Entries taken from a collection:
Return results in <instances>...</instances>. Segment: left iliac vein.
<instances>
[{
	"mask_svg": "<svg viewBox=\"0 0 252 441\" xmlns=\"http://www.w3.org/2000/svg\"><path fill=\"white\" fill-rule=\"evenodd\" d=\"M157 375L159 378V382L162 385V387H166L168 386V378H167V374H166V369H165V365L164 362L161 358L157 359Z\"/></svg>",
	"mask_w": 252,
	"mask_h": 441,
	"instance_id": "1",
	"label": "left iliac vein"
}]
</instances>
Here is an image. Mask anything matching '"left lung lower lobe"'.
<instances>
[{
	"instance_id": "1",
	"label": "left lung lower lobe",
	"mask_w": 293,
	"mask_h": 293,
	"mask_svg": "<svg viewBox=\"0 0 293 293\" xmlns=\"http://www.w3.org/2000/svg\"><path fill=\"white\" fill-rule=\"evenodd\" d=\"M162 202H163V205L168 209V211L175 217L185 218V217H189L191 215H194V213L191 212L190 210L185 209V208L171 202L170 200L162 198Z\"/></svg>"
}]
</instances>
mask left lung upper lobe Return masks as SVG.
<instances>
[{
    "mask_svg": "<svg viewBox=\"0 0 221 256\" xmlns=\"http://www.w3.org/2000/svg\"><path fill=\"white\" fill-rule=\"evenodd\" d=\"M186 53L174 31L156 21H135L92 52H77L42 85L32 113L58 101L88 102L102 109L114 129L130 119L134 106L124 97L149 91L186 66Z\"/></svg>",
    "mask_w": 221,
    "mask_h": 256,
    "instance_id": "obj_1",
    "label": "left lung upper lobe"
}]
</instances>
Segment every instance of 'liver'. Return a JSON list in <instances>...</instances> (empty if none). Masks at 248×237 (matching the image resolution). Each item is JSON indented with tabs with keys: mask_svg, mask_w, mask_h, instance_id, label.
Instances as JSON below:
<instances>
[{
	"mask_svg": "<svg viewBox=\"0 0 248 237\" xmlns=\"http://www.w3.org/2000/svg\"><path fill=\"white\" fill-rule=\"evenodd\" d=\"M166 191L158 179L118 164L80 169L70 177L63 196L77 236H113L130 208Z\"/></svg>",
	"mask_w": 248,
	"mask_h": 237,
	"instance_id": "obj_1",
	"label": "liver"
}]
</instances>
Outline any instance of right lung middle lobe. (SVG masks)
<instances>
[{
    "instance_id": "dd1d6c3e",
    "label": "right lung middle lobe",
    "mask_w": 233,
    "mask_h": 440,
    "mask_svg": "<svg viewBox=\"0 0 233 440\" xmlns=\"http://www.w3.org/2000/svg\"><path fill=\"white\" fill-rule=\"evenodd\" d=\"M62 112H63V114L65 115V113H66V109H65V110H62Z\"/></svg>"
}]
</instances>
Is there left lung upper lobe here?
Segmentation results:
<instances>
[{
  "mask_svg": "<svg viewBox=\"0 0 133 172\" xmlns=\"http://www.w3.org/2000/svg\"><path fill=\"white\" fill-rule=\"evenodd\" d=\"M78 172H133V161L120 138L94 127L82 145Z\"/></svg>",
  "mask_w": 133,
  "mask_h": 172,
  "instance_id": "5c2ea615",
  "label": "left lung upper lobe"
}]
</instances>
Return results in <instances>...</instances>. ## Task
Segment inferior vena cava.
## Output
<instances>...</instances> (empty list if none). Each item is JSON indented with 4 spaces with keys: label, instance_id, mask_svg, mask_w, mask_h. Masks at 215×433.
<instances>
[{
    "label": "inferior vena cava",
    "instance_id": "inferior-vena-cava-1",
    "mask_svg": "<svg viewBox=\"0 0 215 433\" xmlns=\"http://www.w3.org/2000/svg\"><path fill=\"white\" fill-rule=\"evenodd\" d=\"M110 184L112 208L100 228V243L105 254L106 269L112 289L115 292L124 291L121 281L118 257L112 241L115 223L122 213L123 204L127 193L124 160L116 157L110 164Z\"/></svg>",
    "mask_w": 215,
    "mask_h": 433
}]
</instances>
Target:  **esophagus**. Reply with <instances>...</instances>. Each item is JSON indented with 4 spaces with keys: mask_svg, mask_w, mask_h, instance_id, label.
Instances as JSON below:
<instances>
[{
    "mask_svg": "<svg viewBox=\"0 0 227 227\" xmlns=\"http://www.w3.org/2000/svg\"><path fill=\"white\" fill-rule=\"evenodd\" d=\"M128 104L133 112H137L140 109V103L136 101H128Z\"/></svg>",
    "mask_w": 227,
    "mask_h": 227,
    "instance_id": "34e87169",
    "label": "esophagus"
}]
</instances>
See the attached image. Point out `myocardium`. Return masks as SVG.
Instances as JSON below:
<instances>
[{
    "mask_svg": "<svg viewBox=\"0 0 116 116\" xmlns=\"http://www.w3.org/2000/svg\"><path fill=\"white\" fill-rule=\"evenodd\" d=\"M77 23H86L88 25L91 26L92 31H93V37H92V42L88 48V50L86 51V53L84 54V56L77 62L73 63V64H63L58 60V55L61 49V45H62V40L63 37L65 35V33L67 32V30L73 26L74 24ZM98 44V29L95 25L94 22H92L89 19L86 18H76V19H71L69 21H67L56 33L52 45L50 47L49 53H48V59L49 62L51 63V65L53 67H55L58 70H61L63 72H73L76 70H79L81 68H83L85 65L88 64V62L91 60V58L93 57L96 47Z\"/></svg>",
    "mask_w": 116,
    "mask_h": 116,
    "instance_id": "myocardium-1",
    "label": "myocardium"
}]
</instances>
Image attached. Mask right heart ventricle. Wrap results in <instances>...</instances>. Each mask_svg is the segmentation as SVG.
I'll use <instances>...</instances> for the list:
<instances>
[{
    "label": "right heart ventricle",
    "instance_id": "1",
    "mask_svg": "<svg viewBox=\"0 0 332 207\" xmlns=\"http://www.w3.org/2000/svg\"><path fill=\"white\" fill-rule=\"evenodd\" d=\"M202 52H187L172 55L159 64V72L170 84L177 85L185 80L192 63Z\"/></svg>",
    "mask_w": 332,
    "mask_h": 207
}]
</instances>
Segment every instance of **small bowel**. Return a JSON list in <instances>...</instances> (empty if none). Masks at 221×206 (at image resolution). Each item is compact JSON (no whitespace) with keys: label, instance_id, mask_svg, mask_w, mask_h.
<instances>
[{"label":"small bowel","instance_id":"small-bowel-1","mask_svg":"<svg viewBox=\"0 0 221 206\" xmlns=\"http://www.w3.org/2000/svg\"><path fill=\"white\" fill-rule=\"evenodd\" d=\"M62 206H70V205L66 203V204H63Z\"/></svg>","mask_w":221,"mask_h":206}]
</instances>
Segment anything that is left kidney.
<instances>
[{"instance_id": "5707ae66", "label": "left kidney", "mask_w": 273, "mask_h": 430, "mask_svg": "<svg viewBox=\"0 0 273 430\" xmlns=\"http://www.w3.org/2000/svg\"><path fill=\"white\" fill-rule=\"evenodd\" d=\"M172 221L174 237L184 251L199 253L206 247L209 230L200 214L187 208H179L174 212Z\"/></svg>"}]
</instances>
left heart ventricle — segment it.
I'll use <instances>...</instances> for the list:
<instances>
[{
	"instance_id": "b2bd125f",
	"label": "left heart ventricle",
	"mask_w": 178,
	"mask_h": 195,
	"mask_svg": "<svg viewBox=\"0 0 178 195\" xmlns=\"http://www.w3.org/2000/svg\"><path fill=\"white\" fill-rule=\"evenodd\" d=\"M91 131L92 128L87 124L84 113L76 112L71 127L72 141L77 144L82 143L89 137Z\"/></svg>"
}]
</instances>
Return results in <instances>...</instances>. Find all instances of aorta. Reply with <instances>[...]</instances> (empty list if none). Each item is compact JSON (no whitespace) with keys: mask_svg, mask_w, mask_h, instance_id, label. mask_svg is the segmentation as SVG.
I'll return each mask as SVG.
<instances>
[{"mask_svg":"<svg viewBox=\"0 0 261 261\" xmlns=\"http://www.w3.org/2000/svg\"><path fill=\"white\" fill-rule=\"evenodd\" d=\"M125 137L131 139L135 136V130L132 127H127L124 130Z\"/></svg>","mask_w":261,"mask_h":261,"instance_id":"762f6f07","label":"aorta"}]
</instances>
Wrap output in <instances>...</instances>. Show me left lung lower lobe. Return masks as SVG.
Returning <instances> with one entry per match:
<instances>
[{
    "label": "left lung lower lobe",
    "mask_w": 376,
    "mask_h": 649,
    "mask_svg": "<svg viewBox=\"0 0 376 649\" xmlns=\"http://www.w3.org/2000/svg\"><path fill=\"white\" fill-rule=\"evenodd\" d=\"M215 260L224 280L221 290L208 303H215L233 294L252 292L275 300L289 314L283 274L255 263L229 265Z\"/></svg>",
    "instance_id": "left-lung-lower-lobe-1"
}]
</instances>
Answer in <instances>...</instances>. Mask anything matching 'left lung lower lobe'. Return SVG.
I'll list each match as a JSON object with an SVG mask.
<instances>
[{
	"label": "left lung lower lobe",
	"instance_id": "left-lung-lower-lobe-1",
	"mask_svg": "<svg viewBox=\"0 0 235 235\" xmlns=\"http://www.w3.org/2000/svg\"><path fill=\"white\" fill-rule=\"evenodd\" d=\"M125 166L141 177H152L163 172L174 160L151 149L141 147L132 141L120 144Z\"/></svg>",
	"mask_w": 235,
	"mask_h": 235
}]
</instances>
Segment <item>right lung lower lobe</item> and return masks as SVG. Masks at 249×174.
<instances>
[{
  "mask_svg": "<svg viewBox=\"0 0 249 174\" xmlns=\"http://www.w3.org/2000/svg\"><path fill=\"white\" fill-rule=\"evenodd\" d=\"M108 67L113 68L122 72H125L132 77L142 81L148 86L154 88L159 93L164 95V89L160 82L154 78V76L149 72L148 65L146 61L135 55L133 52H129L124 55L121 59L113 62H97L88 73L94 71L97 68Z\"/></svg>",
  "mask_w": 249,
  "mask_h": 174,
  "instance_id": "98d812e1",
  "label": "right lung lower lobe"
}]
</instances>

TASK INSTRUCTIONS:
Output only the lines from the one that contains "Answer in <instances>...</instances>." through the final line of the records, exactly as given.

RESPONSE BELOW:
Answer in <instances>...</instances>. Mask anything matching 'left lung lower lobe'. Return SVG.
I'll list each match as a JSON object with an SVG mask.
<instances>
[{
	"label": "left lung lower lobe",
	"instance_id": "left-lung-lower-lobe-1",
	"mask_svg": "<svg viewBox=\"0 0 235 235\" xmlns=\"http://www.w3.org/2000/svg\"><path fill=\"white\" fill-rule=\"evenodd\" d=\"M125 166L141 177H152L163 172L174 160L151 149L141 147L132 141L120 144Z\"/></svg>",
	"mask_w": 235,
	"mask_h": 235
}]
</instances>
Segment <item>right lung lower lobe</item> and return masks as SVG. Masks at 249×174.
<instances>
[{
  "mask_svg": "<svg viewBox=\"0 0 249 174\" xmlns=\"http://www.w3.org/2000/svg\"><path fill=\"white\" fill-rule=\"evenodd\" d=\"M108 67L113 68L122 72H125L132 77L142 81L148 86L154 88L159 93L164 95V89L160 82L154 78V76L149 72L148 65L146 61L135 55L133 52H129L124 55L121 59L113 62H97L88 73L94 71L97 68Z\"/></svg>",
  "mask_w": 249,
  "mask_h": 174,
  "instance_id": "98d812e1",
  "label": "right lung lower lobe"
}]
</instances>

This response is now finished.